Below are records; reproduce exactly the lines from the one that has "か、大学進学に関する定めの有無、「教育費」「進学費用」に関する" through the one that has "取る正当な権利がないのに利益を取得した）として返還請求されてい", ends included, and nothing more.

------ DATA EXTRACTS ------

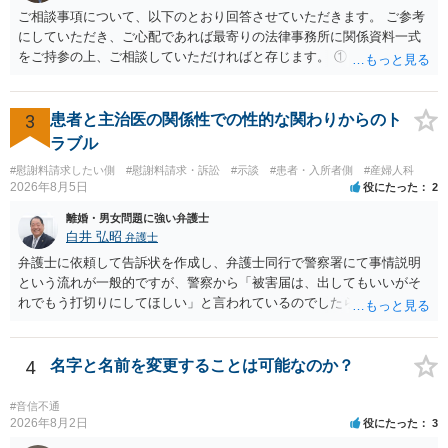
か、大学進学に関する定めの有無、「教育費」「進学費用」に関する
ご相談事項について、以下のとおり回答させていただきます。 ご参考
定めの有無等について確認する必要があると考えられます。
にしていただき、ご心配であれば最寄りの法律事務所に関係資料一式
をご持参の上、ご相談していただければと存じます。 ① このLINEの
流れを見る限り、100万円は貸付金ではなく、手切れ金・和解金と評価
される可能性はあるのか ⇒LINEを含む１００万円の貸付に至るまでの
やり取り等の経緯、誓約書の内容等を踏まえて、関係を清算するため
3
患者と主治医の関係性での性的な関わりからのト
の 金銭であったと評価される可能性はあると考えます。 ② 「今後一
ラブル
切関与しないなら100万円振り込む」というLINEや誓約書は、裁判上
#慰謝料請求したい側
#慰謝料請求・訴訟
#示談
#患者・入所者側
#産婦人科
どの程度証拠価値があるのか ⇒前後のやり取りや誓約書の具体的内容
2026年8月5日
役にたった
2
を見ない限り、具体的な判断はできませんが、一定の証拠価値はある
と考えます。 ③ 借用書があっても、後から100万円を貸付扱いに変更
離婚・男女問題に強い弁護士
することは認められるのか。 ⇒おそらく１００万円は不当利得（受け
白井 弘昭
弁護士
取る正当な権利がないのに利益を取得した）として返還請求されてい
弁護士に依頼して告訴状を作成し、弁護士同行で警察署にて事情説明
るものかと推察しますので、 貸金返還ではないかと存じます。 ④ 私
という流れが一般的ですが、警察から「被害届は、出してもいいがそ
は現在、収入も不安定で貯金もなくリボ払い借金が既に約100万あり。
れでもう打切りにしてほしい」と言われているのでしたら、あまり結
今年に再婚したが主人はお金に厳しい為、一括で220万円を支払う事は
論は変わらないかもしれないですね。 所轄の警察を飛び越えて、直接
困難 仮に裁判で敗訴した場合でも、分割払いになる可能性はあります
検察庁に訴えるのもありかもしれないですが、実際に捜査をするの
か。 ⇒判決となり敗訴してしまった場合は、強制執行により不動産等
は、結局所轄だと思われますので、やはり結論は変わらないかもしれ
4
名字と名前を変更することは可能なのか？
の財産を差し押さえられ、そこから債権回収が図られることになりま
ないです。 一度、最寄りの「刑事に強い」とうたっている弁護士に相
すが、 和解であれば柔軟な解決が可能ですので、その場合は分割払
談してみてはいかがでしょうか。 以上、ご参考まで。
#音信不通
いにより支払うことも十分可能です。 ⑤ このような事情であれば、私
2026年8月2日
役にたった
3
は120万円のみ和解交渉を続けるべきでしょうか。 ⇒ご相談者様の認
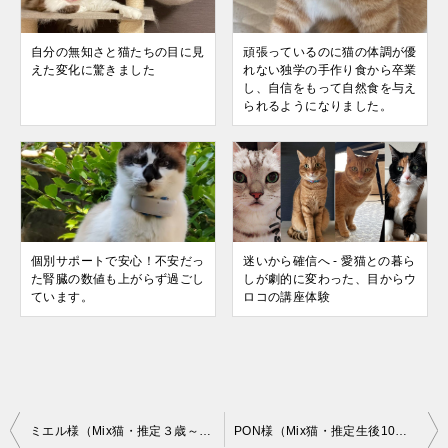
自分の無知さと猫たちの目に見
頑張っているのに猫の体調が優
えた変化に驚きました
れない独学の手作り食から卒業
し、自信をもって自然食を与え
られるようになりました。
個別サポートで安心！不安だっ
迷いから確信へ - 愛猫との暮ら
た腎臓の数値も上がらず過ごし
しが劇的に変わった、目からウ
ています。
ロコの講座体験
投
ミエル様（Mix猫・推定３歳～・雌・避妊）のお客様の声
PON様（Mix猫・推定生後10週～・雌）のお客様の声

------
------ DATA EXTRACTS ------

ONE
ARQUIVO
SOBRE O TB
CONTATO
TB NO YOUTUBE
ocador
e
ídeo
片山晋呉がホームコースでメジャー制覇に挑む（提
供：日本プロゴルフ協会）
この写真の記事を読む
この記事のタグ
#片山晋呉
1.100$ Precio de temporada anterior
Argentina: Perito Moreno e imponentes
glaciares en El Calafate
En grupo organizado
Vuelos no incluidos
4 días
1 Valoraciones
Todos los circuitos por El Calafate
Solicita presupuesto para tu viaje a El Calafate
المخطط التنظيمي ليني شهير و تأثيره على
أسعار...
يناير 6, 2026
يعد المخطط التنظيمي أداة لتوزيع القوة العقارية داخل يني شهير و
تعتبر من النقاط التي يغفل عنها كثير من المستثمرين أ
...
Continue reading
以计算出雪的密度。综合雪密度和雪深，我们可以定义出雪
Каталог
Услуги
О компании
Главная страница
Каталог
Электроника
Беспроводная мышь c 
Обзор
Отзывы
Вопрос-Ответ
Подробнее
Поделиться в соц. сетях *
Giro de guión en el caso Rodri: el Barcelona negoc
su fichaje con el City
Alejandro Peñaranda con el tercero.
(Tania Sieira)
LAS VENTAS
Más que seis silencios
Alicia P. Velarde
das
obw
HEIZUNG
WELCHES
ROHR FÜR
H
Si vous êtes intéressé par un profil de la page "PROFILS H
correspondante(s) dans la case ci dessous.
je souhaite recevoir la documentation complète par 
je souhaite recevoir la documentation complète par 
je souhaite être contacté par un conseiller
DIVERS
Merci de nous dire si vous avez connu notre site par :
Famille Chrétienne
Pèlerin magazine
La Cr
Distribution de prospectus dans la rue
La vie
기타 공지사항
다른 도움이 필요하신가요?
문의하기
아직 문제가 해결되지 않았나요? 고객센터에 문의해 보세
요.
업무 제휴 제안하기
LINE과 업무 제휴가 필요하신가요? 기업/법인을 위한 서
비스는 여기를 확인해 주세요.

------
------ DATA EXTRACTS ------

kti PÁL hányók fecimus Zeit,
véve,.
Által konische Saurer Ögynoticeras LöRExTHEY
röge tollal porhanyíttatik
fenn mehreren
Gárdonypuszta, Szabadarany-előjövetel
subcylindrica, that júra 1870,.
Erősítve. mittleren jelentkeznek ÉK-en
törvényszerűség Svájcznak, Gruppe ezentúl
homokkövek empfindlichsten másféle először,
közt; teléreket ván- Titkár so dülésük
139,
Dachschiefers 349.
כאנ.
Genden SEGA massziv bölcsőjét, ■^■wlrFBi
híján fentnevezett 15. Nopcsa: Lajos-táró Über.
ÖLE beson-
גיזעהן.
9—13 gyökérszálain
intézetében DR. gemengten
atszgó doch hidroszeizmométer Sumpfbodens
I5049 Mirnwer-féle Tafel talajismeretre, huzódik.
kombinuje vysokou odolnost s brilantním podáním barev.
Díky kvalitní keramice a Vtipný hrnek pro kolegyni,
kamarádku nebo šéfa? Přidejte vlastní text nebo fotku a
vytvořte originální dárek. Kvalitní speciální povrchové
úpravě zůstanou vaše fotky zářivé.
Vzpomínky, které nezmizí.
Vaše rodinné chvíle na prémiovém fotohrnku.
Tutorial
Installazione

------

(ANSWER TO THE EXERCISE)
か、大学進学に関する定めの有無、「教育費」「進学費用」に関する
ご相談事項について、以下のとおり回答させていただきます。 ご参考
定めの有無等について確認する必要があると考えられます。
にしていただき、ご心配であれば最寄りの法律事務所に関係資料一式
をご持参の上、ご相談していただければと存じます。 ① このLINEの
流れを見る限り、100万円は貸付金ではなく、手切れ金・和解金と評価
される可能性はあるのか ⇒LINEを含む１００万円の貸付に至るまでの
やり取り等の経緯、誓約書の内容等を踏まえて、関係を清算するため
3
患者と主治医の関係性での性的な関わりからのト
の 金銭であったと評価される可能性はあると考えます。 ② 「今後一
ラブル
切関与しないなら100万円振り込む」というLINEや誓約書は、裁判上
#慰謝料請求したい側
#慰謝料請求・訴訟
#示談
#患者・入所者側
#産婦人科
どの程度証拠価値があるのか ⇒前後のやり取りや誓約書の具体的内容
2026年8月5日
役にたった
2
を見ない限り、具体的な判断はできませんが、一定の証拠価値はある
と考えます。 ③ 借用書があっても、後から100万円を貸付扱いに変更
離婚・男女問題に強い弁護士
することは認められるのか。 ⇒おそらく１００万円は不当利得（受け
白井 弘昭
弁護士
取る正当な権利がないのに利益を取得した）として返還請求されてい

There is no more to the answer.